The 90-day diet is a nutrition programme designed to help you replace your eating habits with more nutritious and healthier options in order to lose weight. The programme requires you to significantly reduce or eliminate all unhealthy foods and make better choices for a better life.
Duration of the 90-day diet or the so-called 90-day diet.
Monday – Fruit and vegetable day, last meal until 6.00 pm
Tuesday – Only fruit/vegetables until 12 noon. Then protein + vegetables – 2 times, until 6.00 pm.
Wednesday – Only fruit/vegetables until 12 noon. Then stews + vegetables – 2 times, until 6.00 pm.
Thursday – Fruit and vegetable day, last meal until 6.00 pm.
Friday – Only fruit/vegetables until 12 noon. Then protein + vegetables – 2 times, until 6pm.
Saturday – Only fruit/vegetables until 12 noon. Then stews + vegetables – 2 times, until 6pm.
Sunday – Only fruit/vegetables until 12 noon.
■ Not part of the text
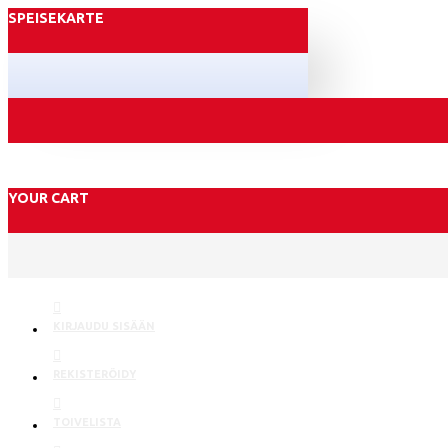
SPEISEKARTE
YOUR CART
KIRJAUDU SISÄÄN
REKISTERÖIDY
TOIVELISTA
Then carbohydrates – 2 times until 6pm.
Permitted products:
Protein:
MEAT, FISH, EGGS, MILK AND DAIRY PRODUCTS – CHEESE, CHEESE GELS, MILK, SOYA AND SOYA PRODUCTS.
They can be combined with all green leafy vegetables and non-starchy vegetables such as: SPINACH, BEETROOTS, CARROts, TOMATOES, BEETROOTS, FLOWER CARROts, CUCUMBERS, PAPRICOS.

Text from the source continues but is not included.